From the Best of the Web:

Why'd You Listen to Us?
"An association of community-based organizations has filed a federal civil rights complaint against two of the three largest Wall Street rating firms, charging that their inflated ratings on subprime mortgage bonds disproportionately caused financial harm to African American and Latino home buyers across the country," the Los Angeles Times reports:

The complaint, filed by the National Community Reinvestment Coalition, alleges that Moody's Investors Service and Fitch Ratings enriched themselves by assigning high ratings to bonds backed by mortgages "that were designed to fail" because of "unfair payment terms and insufficient borrower income levels."
The firms "knew or should have known" that subprime loans disproportionately were marketed to minority consumers--a process known as "reverse redlining"--and that those borrowers would ultimately default and go into foreclosure at high rates, according to the coalition's complaint.
As Mickey Kaus points out (fourth item), it was groups like the plaintiffs that pressured banks to make imprudent loans to minorities in the first place. It reminds us of that joke about the definition of chutzpah: Guy murders his parents, than pleads with the bank not to foreclose on their house saying he forgot to pay the mortgage because he was so upset over being an orphan.

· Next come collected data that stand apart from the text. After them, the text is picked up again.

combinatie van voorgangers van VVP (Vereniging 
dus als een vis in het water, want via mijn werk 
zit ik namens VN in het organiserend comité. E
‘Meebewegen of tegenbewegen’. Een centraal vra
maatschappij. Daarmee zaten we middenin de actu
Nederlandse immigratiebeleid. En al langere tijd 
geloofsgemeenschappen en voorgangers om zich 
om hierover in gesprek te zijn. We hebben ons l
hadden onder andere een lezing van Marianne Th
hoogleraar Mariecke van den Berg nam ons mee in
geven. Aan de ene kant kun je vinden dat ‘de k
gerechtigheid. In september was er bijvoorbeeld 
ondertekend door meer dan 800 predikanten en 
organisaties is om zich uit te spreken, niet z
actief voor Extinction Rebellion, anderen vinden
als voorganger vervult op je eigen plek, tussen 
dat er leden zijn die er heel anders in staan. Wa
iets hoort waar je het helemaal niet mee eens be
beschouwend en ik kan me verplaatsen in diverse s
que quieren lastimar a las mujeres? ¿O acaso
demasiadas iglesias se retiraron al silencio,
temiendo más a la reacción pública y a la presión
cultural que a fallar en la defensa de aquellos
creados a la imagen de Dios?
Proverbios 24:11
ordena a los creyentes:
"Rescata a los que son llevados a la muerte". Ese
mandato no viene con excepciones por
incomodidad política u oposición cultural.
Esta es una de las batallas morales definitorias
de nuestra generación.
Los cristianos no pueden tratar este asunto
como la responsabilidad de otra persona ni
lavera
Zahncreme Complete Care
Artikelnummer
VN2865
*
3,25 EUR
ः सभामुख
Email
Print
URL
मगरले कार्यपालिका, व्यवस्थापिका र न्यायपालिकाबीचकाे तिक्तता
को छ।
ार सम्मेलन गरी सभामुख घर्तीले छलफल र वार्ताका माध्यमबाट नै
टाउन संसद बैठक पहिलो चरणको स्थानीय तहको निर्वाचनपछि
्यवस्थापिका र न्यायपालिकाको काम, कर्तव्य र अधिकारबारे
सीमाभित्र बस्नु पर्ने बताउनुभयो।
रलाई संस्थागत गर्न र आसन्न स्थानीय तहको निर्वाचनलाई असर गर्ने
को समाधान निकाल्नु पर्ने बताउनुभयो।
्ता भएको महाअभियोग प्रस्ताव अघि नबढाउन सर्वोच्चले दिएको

Whats particularly interesting about this is that it proves what conservatives have been saying about the sub-prime crisis all along: it was the lending practices that resulted from the Community Redevelopment Act and government policies that forced banks to lower lending standards that are at the root of the worldwide financial panic. The Left is admitting it was not "deregulation" but specific government "regulation" that is the cause of the mess we are in.